Input for this task below:

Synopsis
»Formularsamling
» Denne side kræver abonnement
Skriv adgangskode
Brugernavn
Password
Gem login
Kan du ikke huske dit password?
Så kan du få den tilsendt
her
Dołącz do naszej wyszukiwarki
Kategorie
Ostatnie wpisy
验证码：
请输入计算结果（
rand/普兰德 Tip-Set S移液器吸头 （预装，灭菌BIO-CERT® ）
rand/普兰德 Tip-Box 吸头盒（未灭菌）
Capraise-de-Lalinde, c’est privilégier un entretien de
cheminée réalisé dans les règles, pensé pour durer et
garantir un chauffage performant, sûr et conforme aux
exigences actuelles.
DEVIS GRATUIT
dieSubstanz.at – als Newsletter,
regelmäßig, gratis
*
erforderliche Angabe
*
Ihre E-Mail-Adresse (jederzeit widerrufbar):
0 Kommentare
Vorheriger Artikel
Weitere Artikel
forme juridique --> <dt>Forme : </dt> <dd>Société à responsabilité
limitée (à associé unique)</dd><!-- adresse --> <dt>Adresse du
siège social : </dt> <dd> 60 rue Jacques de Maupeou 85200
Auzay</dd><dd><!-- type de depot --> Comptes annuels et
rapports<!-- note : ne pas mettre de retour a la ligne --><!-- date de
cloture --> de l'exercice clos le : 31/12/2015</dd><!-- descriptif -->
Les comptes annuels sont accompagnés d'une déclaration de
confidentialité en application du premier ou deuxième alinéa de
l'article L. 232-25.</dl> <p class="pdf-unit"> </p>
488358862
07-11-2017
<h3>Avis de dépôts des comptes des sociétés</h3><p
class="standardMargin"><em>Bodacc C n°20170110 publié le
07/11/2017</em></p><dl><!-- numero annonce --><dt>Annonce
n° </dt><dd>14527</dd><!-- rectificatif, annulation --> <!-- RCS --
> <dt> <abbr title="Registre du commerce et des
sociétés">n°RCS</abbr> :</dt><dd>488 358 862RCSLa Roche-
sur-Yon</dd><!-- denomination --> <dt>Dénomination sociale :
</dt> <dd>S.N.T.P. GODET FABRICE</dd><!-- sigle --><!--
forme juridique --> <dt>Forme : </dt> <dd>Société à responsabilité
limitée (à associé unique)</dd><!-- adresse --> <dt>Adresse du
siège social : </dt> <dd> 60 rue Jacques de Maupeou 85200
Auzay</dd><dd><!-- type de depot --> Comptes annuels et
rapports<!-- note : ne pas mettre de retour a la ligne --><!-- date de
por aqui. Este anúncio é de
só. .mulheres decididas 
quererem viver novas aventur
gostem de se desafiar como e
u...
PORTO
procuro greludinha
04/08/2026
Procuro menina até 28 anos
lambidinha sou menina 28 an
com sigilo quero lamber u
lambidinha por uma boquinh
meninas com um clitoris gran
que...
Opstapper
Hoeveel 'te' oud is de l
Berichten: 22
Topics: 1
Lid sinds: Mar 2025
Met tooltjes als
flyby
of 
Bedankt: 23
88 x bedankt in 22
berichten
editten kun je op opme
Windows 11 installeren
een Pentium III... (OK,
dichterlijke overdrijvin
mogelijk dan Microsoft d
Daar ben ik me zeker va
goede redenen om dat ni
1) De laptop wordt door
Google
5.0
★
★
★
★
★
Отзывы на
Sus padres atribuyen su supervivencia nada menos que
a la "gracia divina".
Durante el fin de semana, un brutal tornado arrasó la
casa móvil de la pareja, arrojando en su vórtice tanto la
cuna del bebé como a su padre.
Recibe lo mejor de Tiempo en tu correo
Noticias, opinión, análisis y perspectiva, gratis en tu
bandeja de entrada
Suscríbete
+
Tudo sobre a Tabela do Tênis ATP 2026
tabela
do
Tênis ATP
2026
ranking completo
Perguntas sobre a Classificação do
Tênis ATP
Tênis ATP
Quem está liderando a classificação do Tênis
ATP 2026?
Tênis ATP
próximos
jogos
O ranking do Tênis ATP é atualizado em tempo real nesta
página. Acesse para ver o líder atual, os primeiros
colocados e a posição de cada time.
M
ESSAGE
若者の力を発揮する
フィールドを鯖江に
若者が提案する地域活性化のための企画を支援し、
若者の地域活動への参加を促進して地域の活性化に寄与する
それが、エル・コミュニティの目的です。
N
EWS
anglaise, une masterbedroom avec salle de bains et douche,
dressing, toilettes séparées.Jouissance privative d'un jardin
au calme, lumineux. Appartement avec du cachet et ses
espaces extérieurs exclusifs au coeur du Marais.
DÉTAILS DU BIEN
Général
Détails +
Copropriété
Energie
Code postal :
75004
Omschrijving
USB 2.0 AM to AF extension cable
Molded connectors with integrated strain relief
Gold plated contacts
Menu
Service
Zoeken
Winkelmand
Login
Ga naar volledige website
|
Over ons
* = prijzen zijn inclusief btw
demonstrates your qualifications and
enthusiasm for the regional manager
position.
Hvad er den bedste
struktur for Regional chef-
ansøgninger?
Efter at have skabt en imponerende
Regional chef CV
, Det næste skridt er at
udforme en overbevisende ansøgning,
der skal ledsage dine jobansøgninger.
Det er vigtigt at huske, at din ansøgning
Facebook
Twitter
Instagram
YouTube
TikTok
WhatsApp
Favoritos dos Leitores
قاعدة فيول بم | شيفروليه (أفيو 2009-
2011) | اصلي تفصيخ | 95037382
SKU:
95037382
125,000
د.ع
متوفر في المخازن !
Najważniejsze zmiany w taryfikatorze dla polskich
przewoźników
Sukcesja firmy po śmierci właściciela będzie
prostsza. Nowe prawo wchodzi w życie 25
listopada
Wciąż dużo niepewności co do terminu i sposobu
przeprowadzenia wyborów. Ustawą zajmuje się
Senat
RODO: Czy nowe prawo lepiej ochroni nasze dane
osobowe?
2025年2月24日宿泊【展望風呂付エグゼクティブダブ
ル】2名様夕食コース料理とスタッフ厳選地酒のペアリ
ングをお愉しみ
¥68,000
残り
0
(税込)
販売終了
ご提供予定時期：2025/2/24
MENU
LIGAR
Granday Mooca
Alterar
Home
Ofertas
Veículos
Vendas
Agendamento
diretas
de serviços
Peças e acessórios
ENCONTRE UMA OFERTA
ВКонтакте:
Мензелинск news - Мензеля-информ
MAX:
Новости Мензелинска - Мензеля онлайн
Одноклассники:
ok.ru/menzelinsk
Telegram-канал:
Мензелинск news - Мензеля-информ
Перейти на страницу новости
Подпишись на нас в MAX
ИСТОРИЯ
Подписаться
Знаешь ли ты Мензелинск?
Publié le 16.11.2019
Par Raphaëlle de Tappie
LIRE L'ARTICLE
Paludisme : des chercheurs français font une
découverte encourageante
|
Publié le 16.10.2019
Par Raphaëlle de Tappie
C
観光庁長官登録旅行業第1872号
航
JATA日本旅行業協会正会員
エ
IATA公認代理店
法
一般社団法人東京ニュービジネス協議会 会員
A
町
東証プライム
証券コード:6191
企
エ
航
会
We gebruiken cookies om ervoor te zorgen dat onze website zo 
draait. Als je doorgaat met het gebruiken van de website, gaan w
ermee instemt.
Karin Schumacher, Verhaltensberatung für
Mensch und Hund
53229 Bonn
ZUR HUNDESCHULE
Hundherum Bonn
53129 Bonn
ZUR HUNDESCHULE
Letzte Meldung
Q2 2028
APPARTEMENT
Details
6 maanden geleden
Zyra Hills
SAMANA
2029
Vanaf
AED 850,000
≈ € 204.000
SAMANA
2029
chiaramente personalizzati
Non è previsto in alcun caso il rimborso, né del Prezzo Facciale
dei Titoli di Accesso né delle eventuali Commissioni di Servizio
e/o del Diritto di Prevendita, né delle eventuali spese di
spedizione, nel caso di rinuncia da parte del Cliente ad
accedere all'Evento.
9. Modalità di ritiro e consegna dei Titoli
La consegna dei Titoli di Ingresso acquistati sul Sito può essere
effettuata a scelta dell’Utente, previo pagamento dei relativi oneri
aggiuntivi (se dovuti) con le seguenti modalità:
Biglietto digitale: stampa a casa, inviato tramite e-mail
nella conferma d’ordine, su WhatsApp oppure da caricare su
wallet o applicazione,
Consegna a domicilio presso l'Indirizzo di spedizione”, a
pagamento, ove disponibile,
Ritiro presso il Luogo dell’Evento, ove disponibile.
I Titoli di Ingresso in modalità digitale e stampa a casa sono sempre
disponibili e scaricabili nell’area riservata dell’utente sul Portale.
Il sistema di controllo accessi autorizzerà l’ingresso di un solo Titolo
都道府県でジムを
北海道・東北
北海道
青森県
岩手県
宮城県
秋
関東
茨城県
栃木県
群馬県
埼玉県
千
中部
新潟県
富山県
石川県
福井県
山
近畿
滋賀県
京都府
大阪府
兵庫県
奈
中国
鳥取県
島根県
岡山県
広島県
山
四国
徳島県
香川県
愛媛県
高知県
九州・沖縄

End of Input for this task.

*Activity*.
Give only the number of lines in the records that include the word "digitale".

*Written answer*.
2